While rosemaric acid in comfrey reduces the inflammations of the anal veins, the compound allantoin helps reform the ruptured veins. Comfrey has a cooling effect when applied to the damaged tissues in the anus and soothes the sensation of burning. (15)
9. Relieves pain
On applying comfrey-based ointment to the affected area for 5 days, it helps decrease the intensity of lower or upper back pain.

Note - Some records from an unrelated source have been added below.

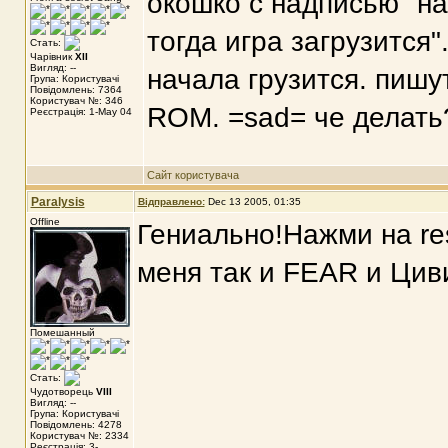
окошко c надписью "на
тогда игра загрузится".
Стать:
Чарівник
XII
Вигляд: --
начала грузится. пишу
Група: Користувачі
Повідомлень: 7364
Користувач №: 346
ROM. =sad= че делать
Реєстрація: 1-May 04
Сайт користувача
Paralysis
Відправлено:
Dec 13 2005, 01:35
Offline
Гениально!Нажми на res
меня так и FEAR и Цив
Помешанный
Стать:
Чудотворець
VIII
Вигляд: --
Група: Користувачі
Повідомлень: 4278
Користувач №: 2334
Реєстрація: 3-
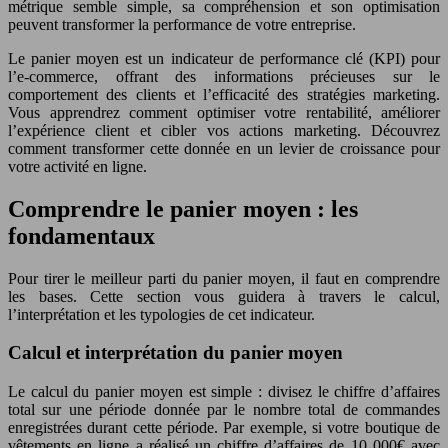
métrique semble simple, sa compréhension et son optimisation
peuvent transformer la performance de votre entreprise.
Le panier moyen est un indicateur de performance clé (KPI) pour
l’e-commerce, offrant des informations précieuses sur le
comportement des clients et l’efficacité des stratégies marketing.
Vous apprendrez comment optimiser votre rentabilité, améliorer
l’expérience client et cibler vos actions marketing. Découvrez
comment transformer cette donnée en un levier de croissance pour
votre activité en ligne.
Comprendre le panier moyen : les
fondamentaux
Pour tirer le meilleur parti du panier moyen, il faut en comprendre
les bases. Cette section vous guidera à travers le calcul,
l’interprétation et les typologies de cet indicateur.
Calcul et interprétation du panier moyen
Le calcul du panier moyen est simple : divisez le chiffre d’affaires
total sur une période donnée par le nombre total de commandes
enregistrées durant cette période. Par exemple, si votre boutique de
vêtements en ligne a réalisé un chiffre d’affaires de 10 000€ avec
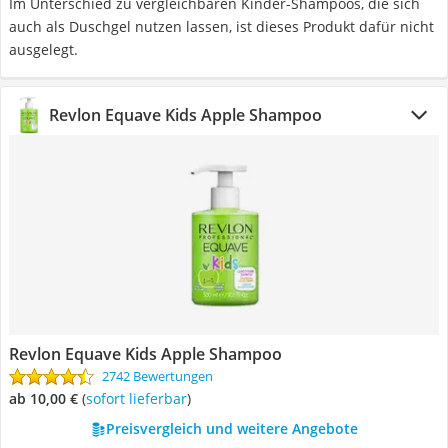
Im Unterschied zu vergleichbaren Kinder-Shampoos, die sich
auch als Duschgel nutzen lassen, ist dieses Produkt dafür nicht
ausgelegt.
Revlon Equave Kids Apple Shampoo
Revlon Equave Kids Apple Shampoo
2742 Bewertungen
ab 10,00 €
(
Sofort lieferbar
)
Preisvergleich und weitere Angebote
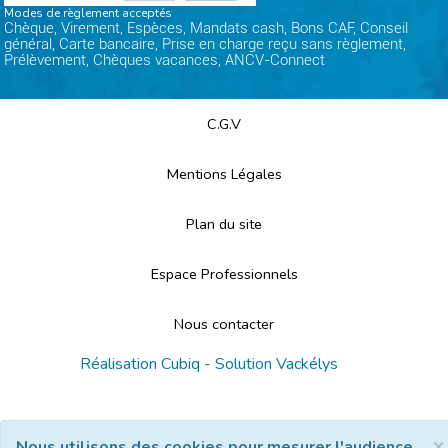
Modes de règlement acceptés
Chèque, Virement, Espèces, Mandats cash, Bons CAF, Conseil
général, Carte bancaire, Prise en charge reçu sans règlement,
Prélèvement, Chèques vacances, ANCV-Connect
C.G.V
Mentions Légales
Plan du site
Espace Professionnels
Nous contacter
Réalisation
Cubiq
- Solution
Vackélys
×
Nous utilisons des cookies pour mesurer l'audience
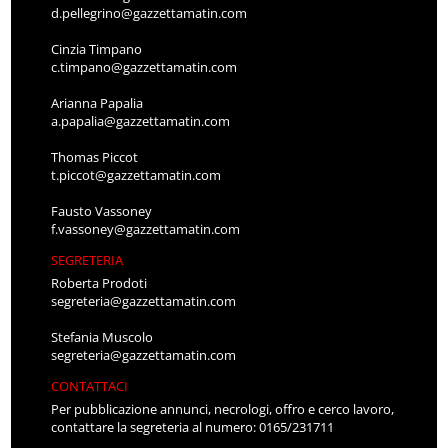
d.pellegrino@gazzettamatin.com
Cinzia Timpano
c.timpano@gazzettamatin.com
Arianna Papalia
a.papalia@gazzettamatin.com
Thomas Piccot
t.piccot@gazzettamatin.com
Fausto Vassoney
f.vassoney@gazzettamatin.com
SEGRETERIA
Roberta Prodoti
segreteria@gazzettamatin.com
Stefania Muscolo
segreteria@gazzettamatin.com
CONTATTACI
Per pubblicazione annunci, necrologi, offro e cerco lavoro,
contattare la segreteria al numero: 0165/231711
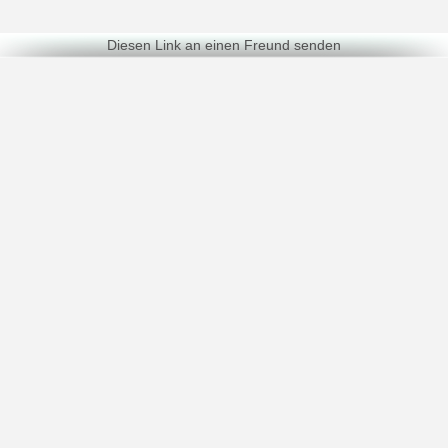
Diesen Link an einen Freund senden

Allantoin plays a significant role in getting rid of pain, as they tend to work directly on the pain receptors and soothes the muscles.
Few researchers claimed that applying comfrey ointment on the affected area up to 2 weeks improves mobility, controls pain, reduces tenderness, and soothes swelling.
The effect of comfrey ointment as pain relevant and reducing inflammation can be compared with the results of diclofenac gel.
10. Prevents skin problems
Comfrey is also capable of curing different skin problems like darkening, wrinkles, eczema, psoriasis, and dermal ulcers. When a comfrey-based cream is applied topically, it can heal psoriasis. While the allantoins in it heal the sores, rosemaric acid reduces the inflammation.
It also helps in tightening the facial muscles and remove the wrinkles. It also adds moisture and gives a cooling effect. It moisturizes the skin deeply and relieves itching and swelling, especially in the case of eczema.
Note: Topical application of comfrey for long-term on open wounds in strictly restricted.
What Blends With Comfrey Oil?
Comfrey oil blends best with:
- Calendula oil
- Arnica oil
- St. John’s Wort oil
- Almond oil
- Aloe vera
- Olive oil
- Vitamin E oil
- Jojoba oil
- Frankincense oil
- Eucalyptus oil
How To Use Comfrey Oil?
After proper research and years of study about the compounds in comfrey through phytochemical screening, comfrey has been proved toxic. Therefore, it can only be used as a spray or a cream for muscular sprains, joint inflammation, and others (if a physician prescribes it).
Only topical application of comfrey oil is permitted. It is strictly not for consumption. On blending with arnica oil, it also shows an excellent nourishing effect for hair. It is also proven effective against dandruff.
This oil must always be used topically, another important use of this oil is as a vaginal lubricant (but diluted with a carrier oil). It lubricates the vagina during sexual intercourse and has been used in gels for vaginal lubrication.
Side Effects Of Comfrey Oil
- Comfrey is not advised for pregnant or lactating mothers. Though it does not affect the mother, it can turn toxic for the unborn. It badly affects the undeveloped liver of fetus and causes venous-occlusive disease. This oil is considered toxic for liver due to pyrrolizidine alkaloids.
- Using comfrey orally and on open wounds are strictly restricted by the FDA. Earlier it was used a dietary supplement, but later, FDA banned it by claiming that the pyrrolizidine alkaloids present in it are a potent carcinogenic.